:: Exercise requirements ::
Look below for the line containing "Uncategorized"; from there, print each line exactly up to and including the line containing "Freddie taught us", and stop.

:: Data records

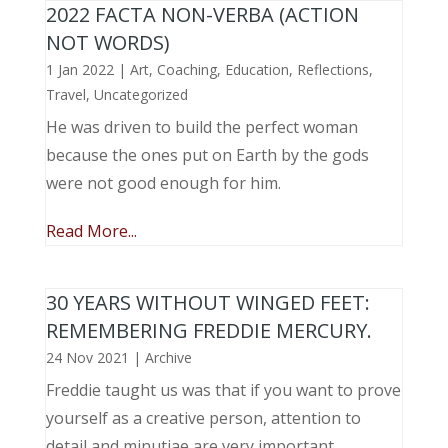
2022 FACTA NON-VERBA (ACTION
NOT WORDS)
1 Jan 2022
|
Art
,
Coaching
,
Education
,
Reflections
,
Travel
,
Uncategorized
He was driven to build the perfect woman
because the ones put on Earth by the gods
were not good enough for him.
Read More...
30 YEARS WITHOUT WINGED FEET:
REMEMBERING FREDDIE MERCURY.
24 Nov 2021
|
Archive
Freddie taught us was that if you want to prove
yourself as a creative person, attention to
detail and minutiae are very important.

::::
:: Data records

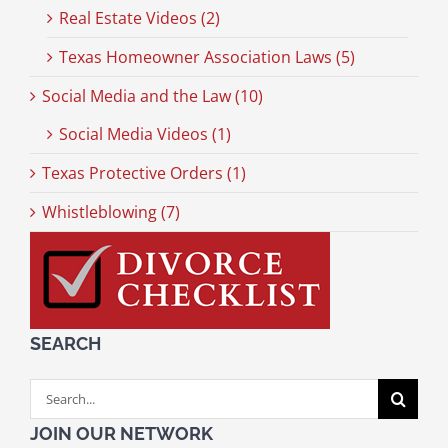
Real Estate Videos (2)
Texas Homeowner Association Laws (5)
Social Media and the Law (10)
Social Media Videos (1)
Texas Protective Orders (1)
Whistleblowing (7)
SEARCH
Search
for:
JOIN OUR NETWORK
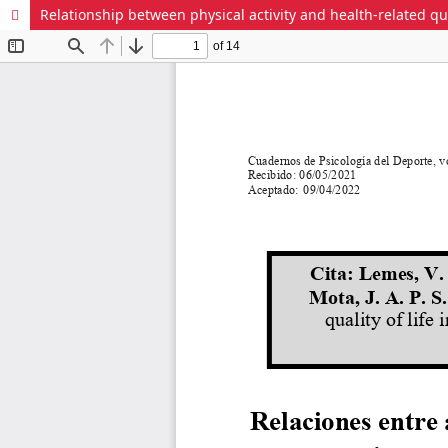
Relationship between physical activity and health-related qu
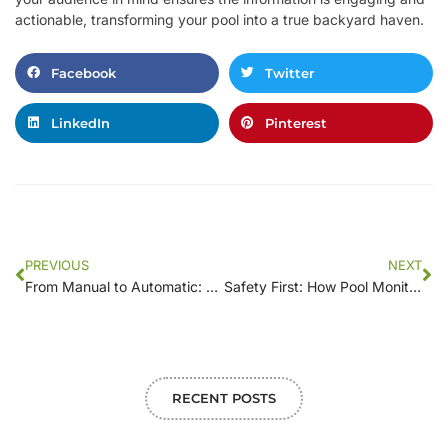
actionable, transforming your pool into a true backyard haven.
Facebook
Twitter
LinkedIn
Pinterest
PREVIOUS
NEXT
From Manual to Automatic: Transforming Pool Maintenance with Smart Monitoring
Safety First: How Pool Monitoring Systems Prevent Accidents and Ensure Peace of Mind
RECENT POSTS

::::

:: Answer to the problem ::
Uncategorized
He was driven to build the perfect woman
because the ones put on Earth by the gods
were not good enough for him.
Read More...
30 YEARS WITHOUT WINGED FEET:
REMEMBERING FREDDIE MERCURY.
24 Nov 2021
|
Archive
Freddie taught us was that if you want to prove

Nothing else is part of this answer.